Other States Report Similar Increases
The story is the same in other states. The 1998 Maryland Special
Education Census Data revealed that the state experienced a 513 percent
increase in autism between 1993 and 1998, while the general Maryland
population from 1990 to 1998 increased just seven percent. A comparative
analysis of the 16th and 20th Annual Reports to Congress on the
implementation of the Individuals with Disabilities Education Act (IDEA)

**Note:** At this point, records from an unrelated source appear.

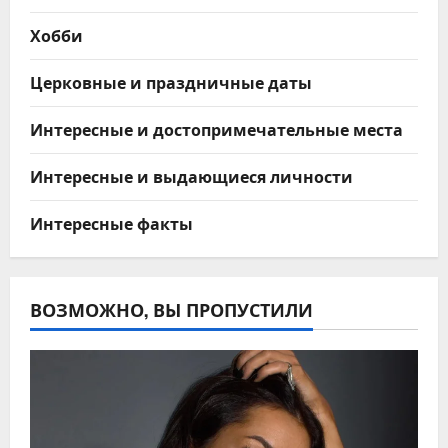
Хобби
Церковные и праздничные даты
Интересные и достопримечательные места
Интересные и выдающиеся личности
Интересные факты
ВОЗМОЖНО, ВЫ ПРОПУСТИЛИ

conducted by Ray Gallup, President of Autism Autoimmunity Project
(http://www.gti.net/truegrit) and father of Eric, who has vaccine-associated
autism, showed increases of more than 300 percent in autistic children
served under IDEA between 1992 and 1997 in the states of Alabama, Alaska,
Arkansas, Colorado, Delaware, Illinois, Indiana, Iowa, Kentucky, Maine,
Maryland, Michigan, Montana, Nebraska, Nevada, New Mexico, North Dakota,
Ohio, Oklahoma, Oregon, Pennsylvania, Rhode Island, South Carolina, Vermont,
and Wisconsin.
New Behavior Disorder Blamed On Bad Parenting
The brain and immune system dysfunction diagnosed in previously
healthy children after viral and bacterial infections or vaccination
complications, documented in the medical literature, parallels the brain and
immune system dysfunction suffered by previously healthy children who become
autistic. But it took nearly forty years for the medical profession to agree
that the cause of a child's autistic behavior was not to be found by putting
Mom on the psychiatrist's couch but by looking in the microscope at the
cells, molecules and genes - by evaluating the biological basis for the
constellation of physical, emotional and mental symptoms which were first
called childhood schizophrenia and now have come to be known as autism.
In 1943, when child psychiatrist Leo Kanner first described 11 cases
of a new mental illness in children he said was distinguished by self
absorbed detachment from other people and repetitive and bizarre behavior,
he used the word "autistic" (from the Greek word auto, meaning "self.")
Pointing out similarities with some behaviors exhibited by adult
schizophrenics, Kanner and other psychiatrists assumed autistic children
were exhibiting early-onset adult-type psychoses.